Whether it’s a prang or a serious road traffic collision, car accidents occur every day. In the hope that you’ll never need this information, here are some tips from motoring expert Charlotte Blight on what to do after a car accident.
- Whether it’s traffic, buildings, street furniture, people or animals involved, you must stop, as it is an offense to drive away. Stay calm. This is not the time to scream and shout.
- If anybody involved leaves the scene, there are injuries, or the aftermath poses a risk to road users, phone the police and ambulance services immediately on 999 or 112.
- Switch off all engines. Alert oncoming traffic, and use the hazard lights.
- Don’t admit fault. Apportioning blame after a car accident is for others to decide, given the full set of circumstances.
- Telephone the emergency services on 999 or 112.
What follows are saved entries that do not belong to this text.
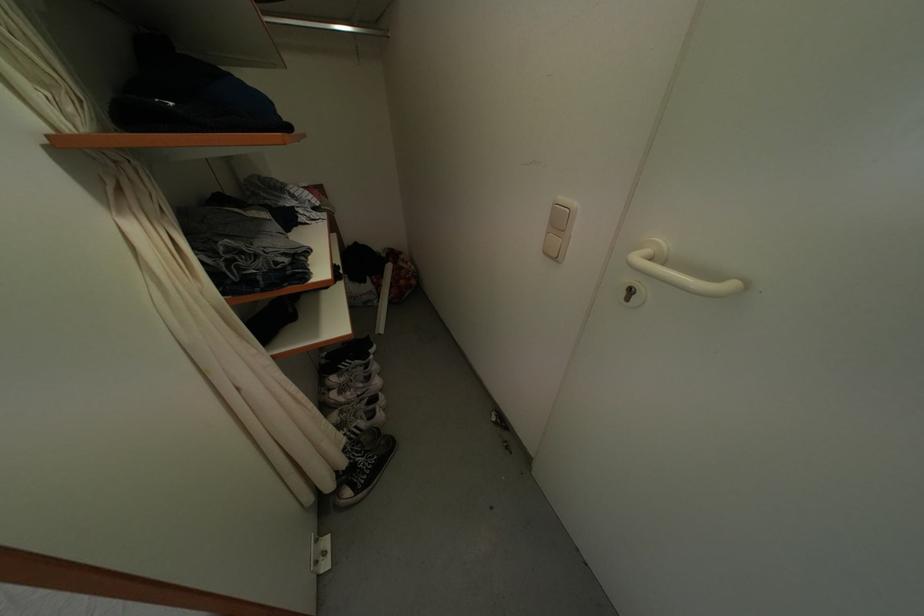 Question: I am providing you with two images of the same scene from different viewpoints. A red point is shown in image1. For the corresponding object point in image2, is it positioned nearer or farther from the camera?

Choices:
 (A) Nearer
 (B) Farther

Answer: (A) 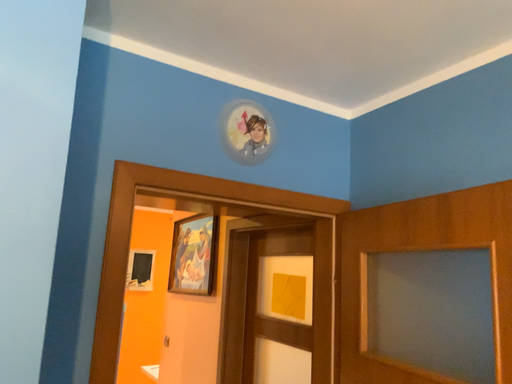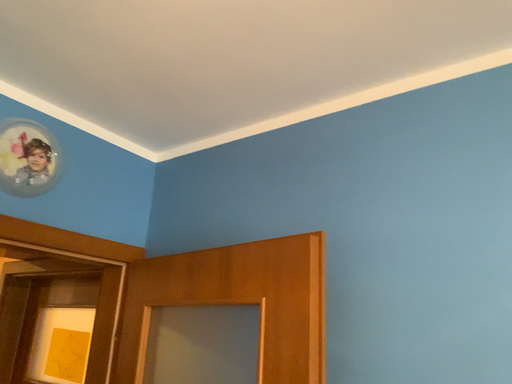 Question: How did the camera likely rotate when shooting the video?

Choices:
 (A) rotated left
 (B) rotated right

Answer: (B) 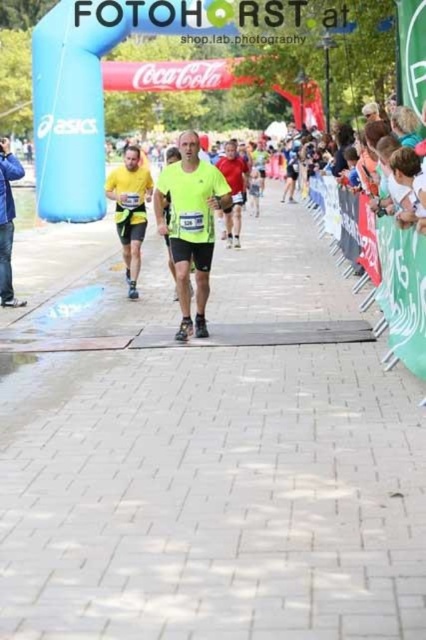 Identify the location of neon yellow running shirt at center. (190, 225).

In the scene shown: Who is shorter, matte blue jacket at left or matte red shirt at center?

With less height is matte red shirt at center.

Between point (2, 188) and point (232, 230), which one is positioned in front?

Point (2, 188)

Which is behind, point (11, 243) or point (235, 211)?

Point (235, 211)

Where is `matte blue jacket at left`? The height and width of the screenshot is (640, 426). matte blue jacket at left is located at coordinates (6, 221).

Between neon yellow running shirt at center and matte red shirt at center, which one is positioned lower?

Positioned lower is neon yellow running shirt at center.

Is neon yellow running shirt at center wider than matte red shirt at center?

Correct, the width of neon yellow running shirt at center exceeds that of matte red shirt at center.

Locate an element on the screen. This screenshot has width=426, height=640. neon yellow running shirt at center is located at coordinates (190, 225).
- If you hit a horse, cattle, ass, mule, sheep, pig, goat or dog you must report the incident within 24 hours. Reporting any other animal is at your discretion, but you must make sure it’s not injured or suffering.
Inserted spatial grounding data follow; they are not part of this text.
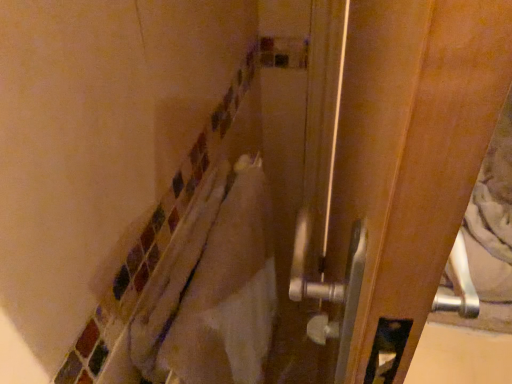 Question: Considering the relative positions of white towel at center and wooden screen door at right in the image provided, is white towel at center to the left of wooden screen door at right from the viewer's perspective?

Choices:
 (A) no
 (B) yes

Answer: (B)

Question: Considering the relative sizes of white towel at center and wooden screen door at right in the image provided, is white towel at center shorter than wooden screen door at right?

Choices:
 (A) yes
 (B) no

Answer: (A)

Question: Is wooden screen door at right inside white towel at center?

Choices:
 (A) no
 (B) yes

Answer: (A)

Question: Is white towel at center closer to the viewer compared to wooden screen door at right?

Choices:
 (A) no
 (B) yes

Answer: (A)

Question: From a real-world perspective, is white towel at center over wooden screen door at right?

Choices:
 (A) yes
 (B) no

Answer: (B)

Question: Considering the relative sizes of white towel at center and wooden screen door at right in the image provided, is white towel at center thinner than wooden screen door at right?

Choices:
 (A) no
 (B) yes

Answer: (A)

Question: Is wooden screen door at right thinner than white towel at center?

Choices:
 (A) no
 (B) yes

Answer: (B)

Question: Does wooden screen door at right have a greater width compared to white towel at center?

Choices:
 (A) yes
 (B) no

Answer: (B)

Question: Considering the relative sizes of wooden screen door at right and white towel at center in the image provided, is wooden screen door at right smaller than white towel at center?

Choices:
 (A) yes
 (B) no

Answer: (B)

Question: Is wooden screen door at right located outside white towel at center?

Choices:
 (A) no
 (B) yes

Answer: (B)

Question: Considering the relative sizes of wooden screen door at right and white towel at center in the image provided, is wooden screen door at right bigger than white towel at center?

Choices:
 (A) yes
 (B) no

Answer: (A)

Question: Can white towel at center be found inside wooden screen door at right?

Choices:
 (A) no
 (B) yes

Answer: (A)

Question: In terms of width, does wooden screen door at right look wider or thinner when compared to white towel at center?

Choices:
 (A) thin
 (B) wide

Answer: (A) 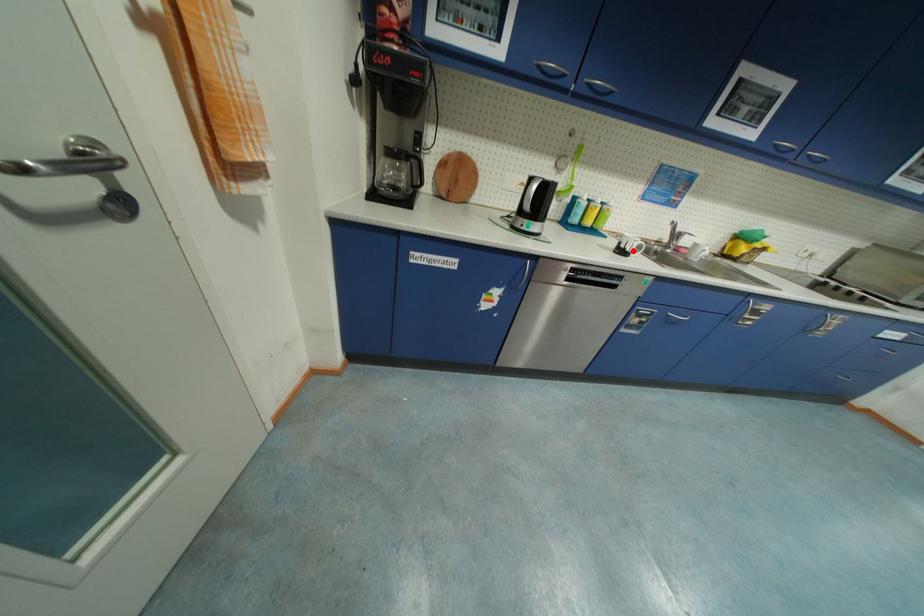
- Use your mobile or a camera for photos. Take notes about what you remember seeing, plus registration numbers and weather conditions, and make sketches while your mind is fresh following the car accident.
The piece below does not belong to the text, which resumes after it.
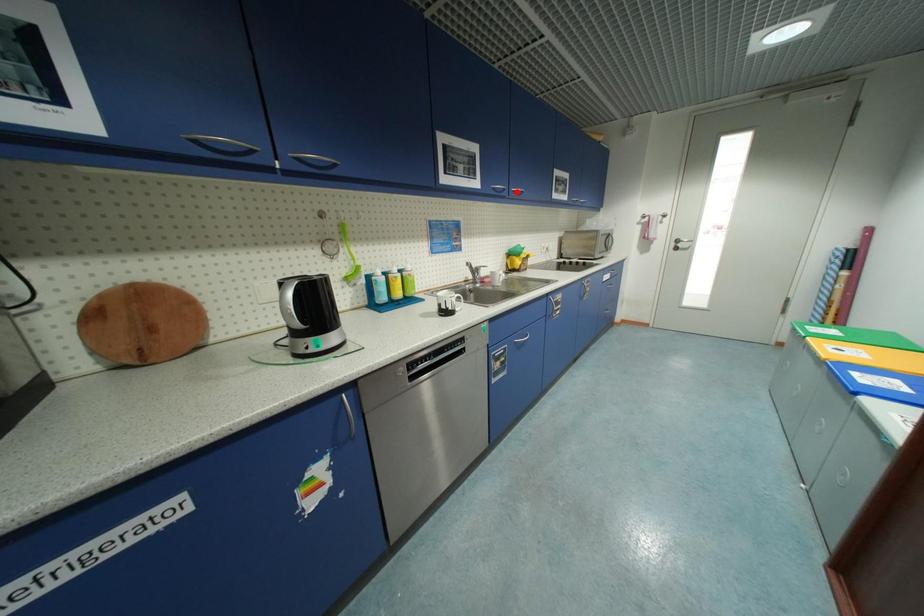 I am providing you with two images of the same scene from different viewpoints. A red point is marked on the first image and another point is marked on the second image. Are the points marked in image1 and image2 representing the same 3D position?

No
- If there are any good citizens left, they’ll provide their details as witnesses. You may have to ask, though.
- Take the details of the other people involved in the car accident – it’s a legal requirement for all those involved to provide names and current addresses, along with insurance details.
- Having noted the positions of the vehicles and written down details from witnesses, clear the vehicles out of the way to minimise obstruction to traffic and risk of further collision
Tell your insurer as soon as possible, whether you intend to make a claim or not, so it’s ready for the other party’s contact.
If you do not exchange details at the scene, you must report your car accident at a police station or to a police constable as soon as you can, and in any case within 24 hours – in person. You'll need to produce your certificate of insurance. If you don't have it with you, take it to the police station you nominate when you report the event.
A quirky yet extremely useful piece of advice: put a piece of tailor’s chalk (it’s more resilient than standard chalk) in your glovebox. Should the need arise, use it to mark out the positions of the vehicles on the road.
Many franchised dealers offer accident assistance – make sure you have the number in the car, and make contact as soon as it’s feasible to do so.